I love the idea of the pubs that host letter writing nights.  Beer and letters.  Not sure how that would work for me, but an interesting concept.  :)  They even provide the stamps!

On the other end of the spectrum--

Workshops for children to make mail on Viva Snail Mail!

A great way to start a generation of letter writers.

Melissa's post about a young man who started Love for the Elderly (an anonymous letter writing  project to send mail to senior citizens) is a favorite.   More about Jacob here and a FB page for the project here.

Who can kids write?
Grandparents, cousins, friends, teachers, authors...

and even better, writes some personal letters back.

I've continued experimenting with tea bags.  I used some of my photographs (altered) on some, drawn on some, stamped on some, and sewn on some.  

Free motion machine drawing experiment.
Uh, will need more practice;
haven't done any free motion stitching in a while.

Altered my hibiscus photos,
then printed on tea bag.
Adhered to a water colored teabag.
(lines are because printer is almost out of ink)

This one has already been pasted on an envelope.

And this tea bag adhered to a postcard.

On a visit to Marna Lunt's blog, I found a statement about embroidery being a treatment for shell shocked soldiers during WWI.  After a little research, I found this article in Craftism.    

I'd never heard of Louise Pesel before, but I'm full of admiration for her work.  Many of us find embroidery meditative, and I love seeing how it benefits others.


 Embroidery and quilting have been used as therapy in prisons, too.  

Have a great weekend!


  1. Hi Jen! I'm taking a break from saluting my asparagus to see what you have been up to. Hmm, beer and letter writing. I see why they are willing to provide stamps. I'm sure I wouldn't get a single letter written. LoL. It's so great to see kids learning to write letters. And that they get to be creative with their letter writing I'm sure helps to make the task fun and hopefully life long. Your play with tea bag art is very fun to watch! I'm pretty sure I need to see this art form in person. I need to come over for a play date.

    1. :) I do love asparagus, and it certainly does deserve saluting! In fact, in future, I will substitute "salute" for "saute" and grin each time. I may even make a recipe card (copying your creative ones) for one of my favorite asparagus recipes.

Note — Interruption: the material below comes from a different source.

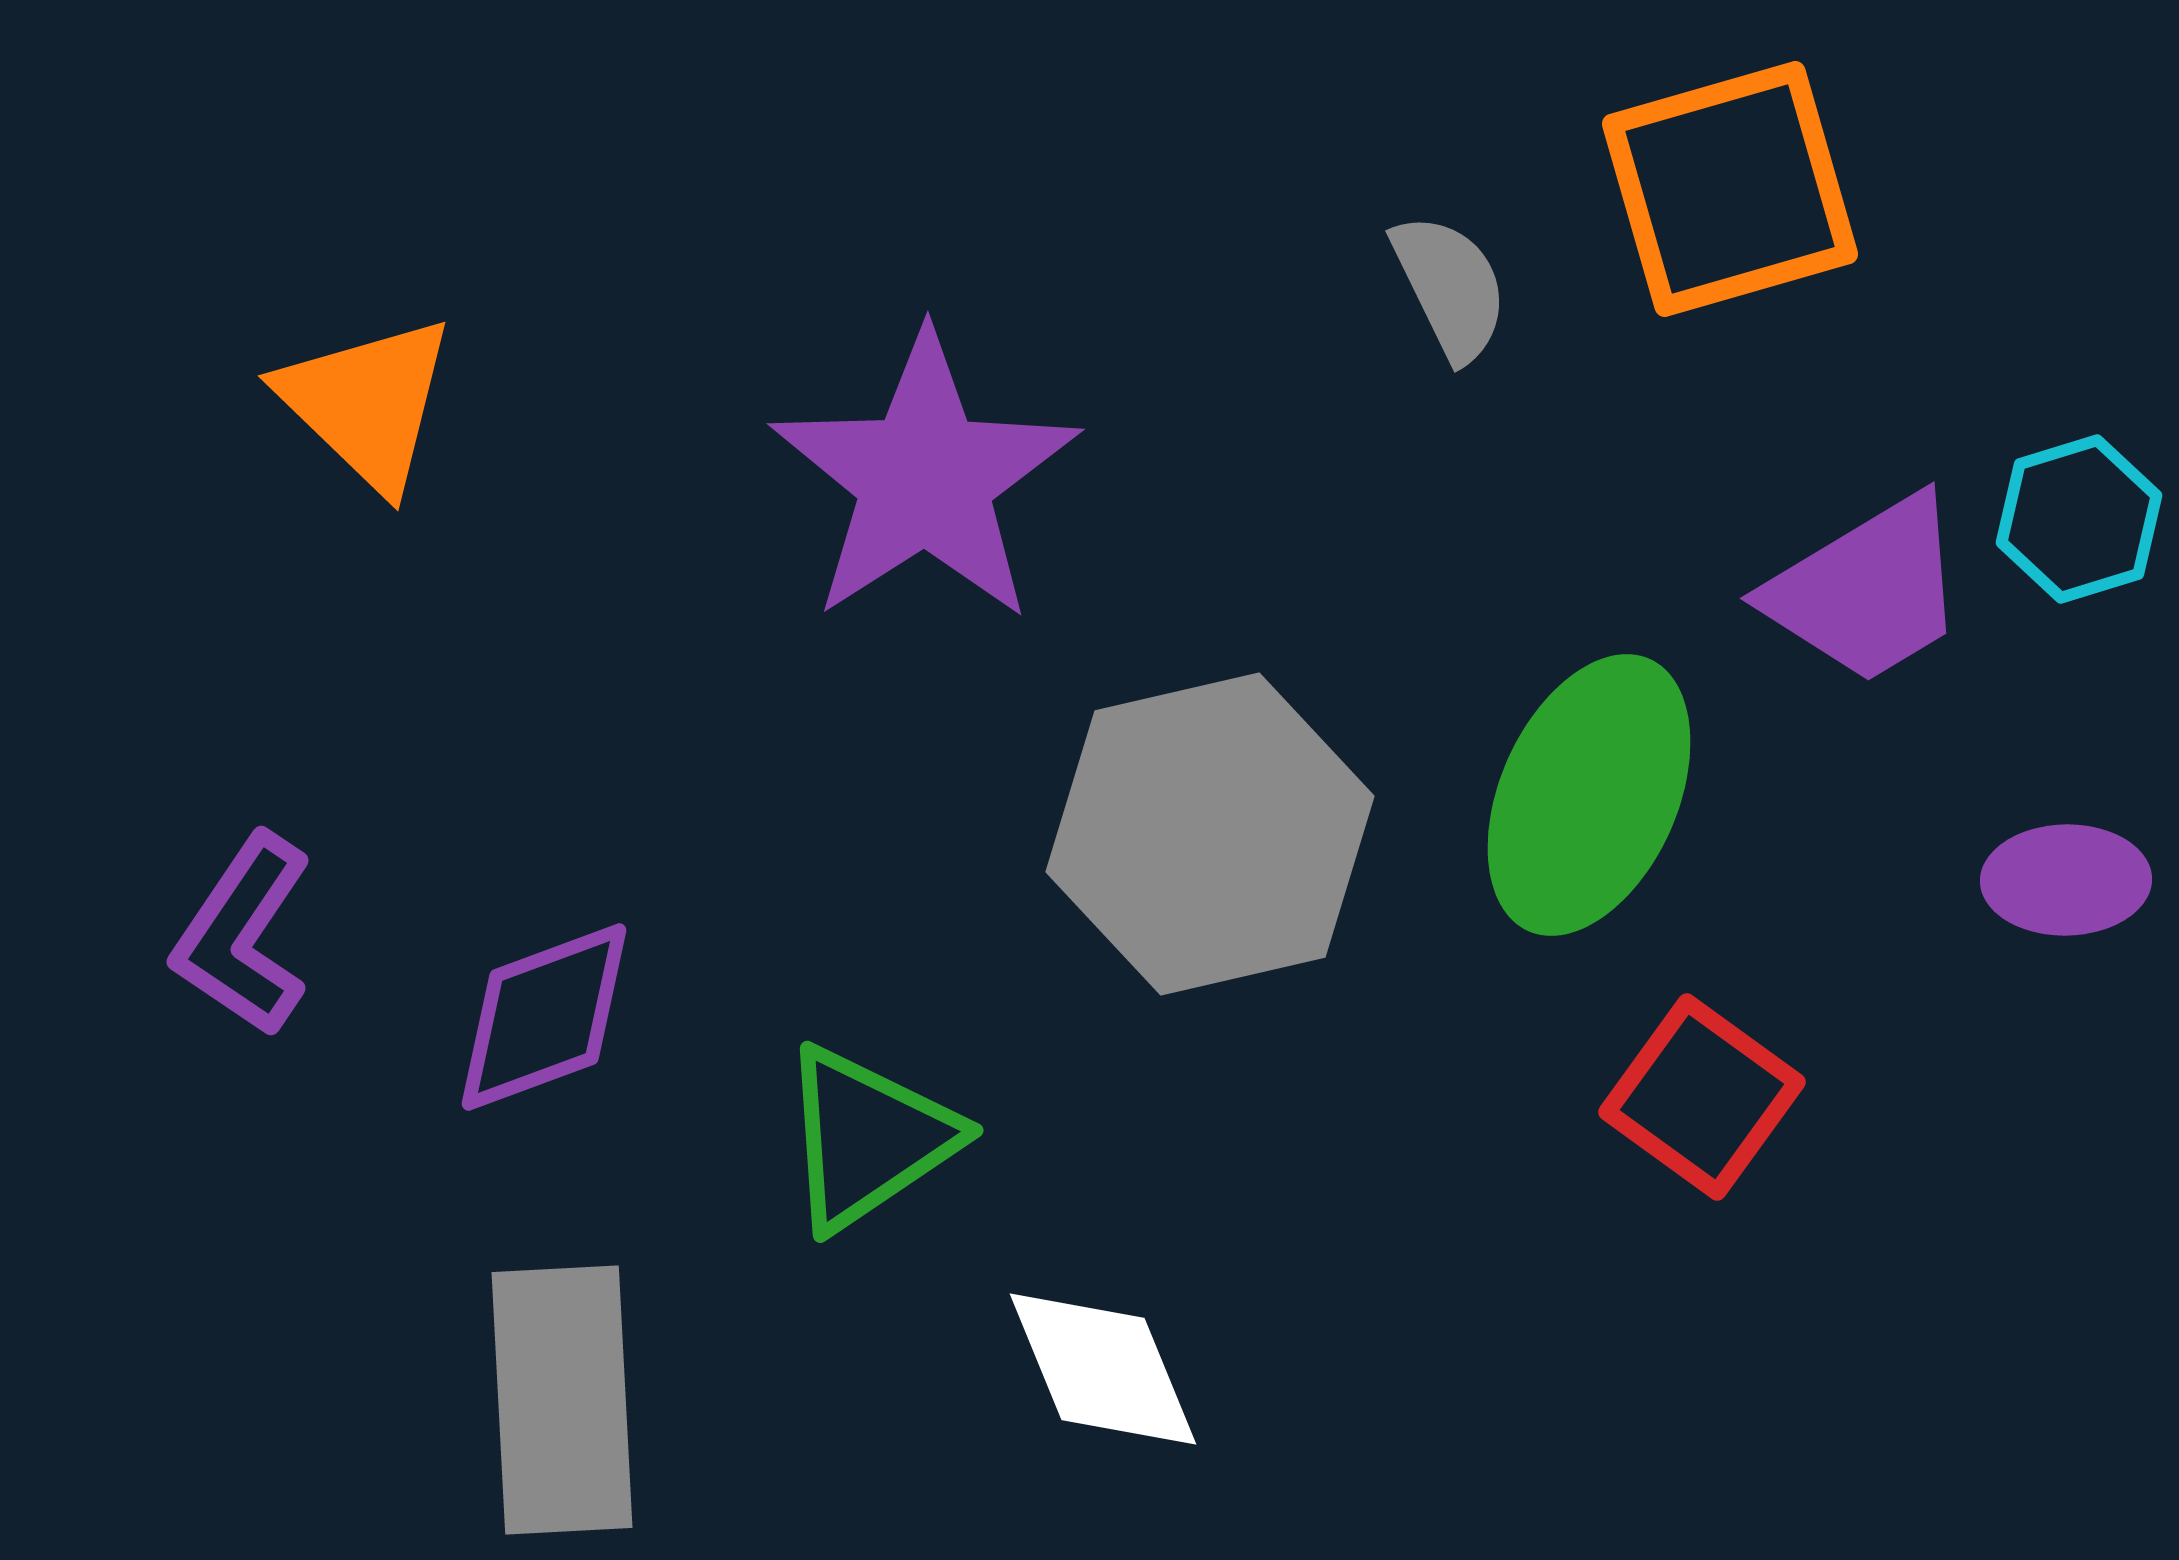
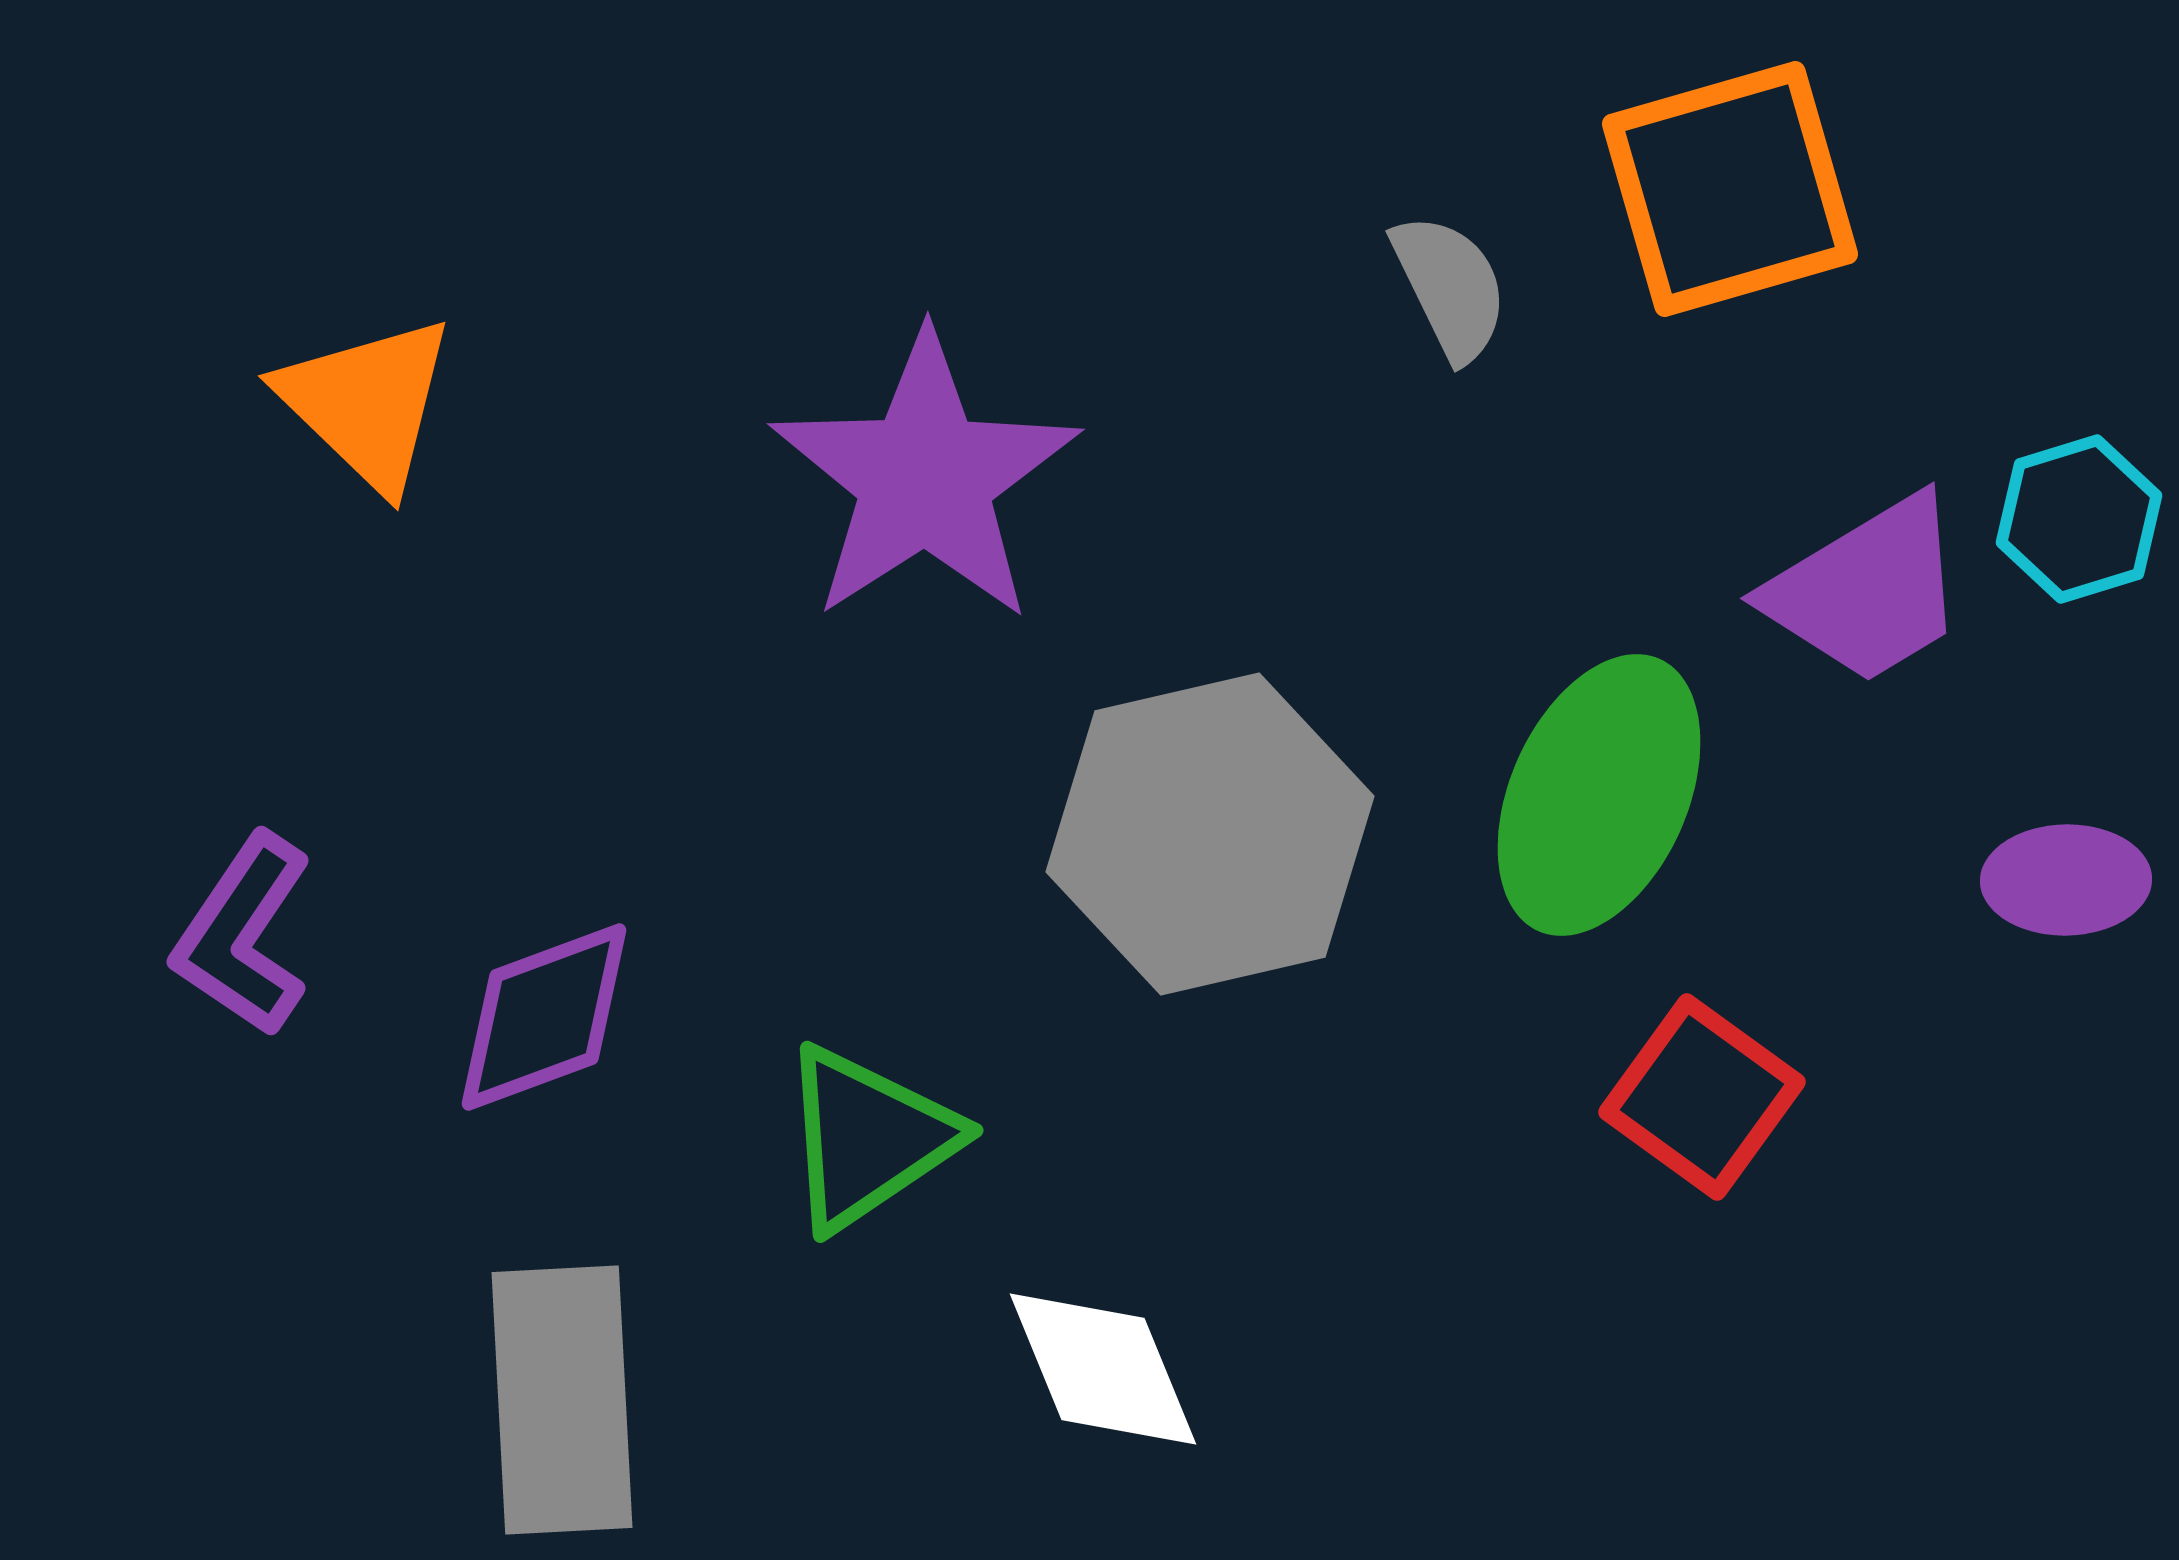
green ellipse: moved 10 px right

      Wouldn't it be fun to have a play date? If you would come, I'd even make lunch. Maybe even bake.

  2. There's a book I've read called "Stitching for Victory" that even had pictures of some of the designs used as therapy by soldiers. And there is an organisation called "Fine Cell Work" in the UK that does fantastic work with prisoners...

    1. :) I knew you would know! Your history in stitching came to mind as I was looking for the articles. I looked at "Fine Cell Work" after I published the post--there work with prisoners is amazing!

  3. I LOVE your tea bag stitching!! Stitching can be very soothing.

    1. Thanks, Penny, I'm enjoying experimenting with the tea bags. Most people who embroider (or knit) find the process soothing. Maybe if more prisons used embroidery to help prisoners pass the time with something creative, prisons would have fewer problems.

  4. You know, it makes so much sense. Imagine watching an episode of Lock Up with those big dudes sitting around stitching. I met a veteran who had been injured in a parachuting accident several years ago. He learned to cross-stitch as part of his therapy and, wow, he creates some beautiful work. I've seen only a few pieces, but they are pretty amazing and all very masculine--military, vehicles, forest and desert scenes, etc.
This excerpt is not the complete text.